### Aim of the exercise
Write the listing out again exactly as it stands, with no images.

### Information provided
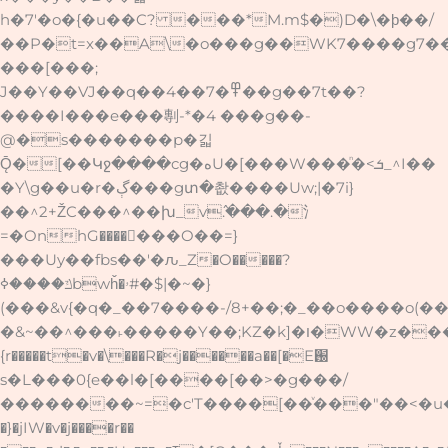
h�7'�o�{�u��C? ���*M.m$�)D�\�ϸ��/
��P�t=x��A\�o���g��WK7����g7��
���[���;
J��Y��VJ��q��4��7�߾��g��7t��?
����I���e���剸-*�4 ���g��-
@�s�������p�긻
Ǭ�[��Կջ����cg�ەU�[���W���ᷠ�<ܭ_^I��
�Y\g��u�r�ڳ���gտ�촶����Uw;|�7i}
��^2+ŽC���^��խ_v߮.���.�氵
=�OnhG�������O��=}
���Uy�
�fbs��'�ԉ_Z�O�����?
ݿ����ߦbwȟ�ۥ#�$|�~�}
(���&v{�q�_��7����-/8+��;�_��o����o(�
�&~��^���˫�����Y��;KZ�k]�ו�WW�z����>��4)q&��O~��˫å�.
{r�����t�v�\���R�j������a��[�E֐
s�L���0{e��l�[����[��>�g���/
��������~=�c'T����[��ͮ���"��<�u��z͏ڟ��5�o��Oj$�j���l�����n�u[�_�\��G�k
�}�jIW�v�j����r��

### Answer below
h�7'�o�{�u��C? ���*M.m$�)D�\�ϸ��/
��P�t=x��A\�o���g��WK7����g7��
���[���;
J��Y��VJ��q��4��7�߾��g��7t��?
����I���e���剸-*�4 ���g��-
@�s�������p�긻
Ǭ�[��Կջ����cg�ەU�[���W���ᷠ�<ܭ_^I��
�Y\g��u�r�ڳ���gտ�촶����Uw;|�7i}
��^2+ŽC���^��խ_v߮.���.�氵
=�OnhG�������O��=}
���Uy�
�fbs��'�ԉ_Z�O�����?
ݿ����ߦbwȟ�ۥ#�$|�~�}
(���&v{�q�_��7����-/8+��;�_��o����o(�
�&~��^���˫�����Y��;KZ�k]�ו�WW�z����>��4)q&��O~��˫å�.
{r�����t�v�\���R�j������a��[�E֐
s�L���0{e��l�[����[��>�g���/
��������~=�c'T����[��ͮ���"��<�u��z͏ڟ��5�o��Oj$�j���l�����n�u[�_�\��G�k
�}�jIW�v�j����r��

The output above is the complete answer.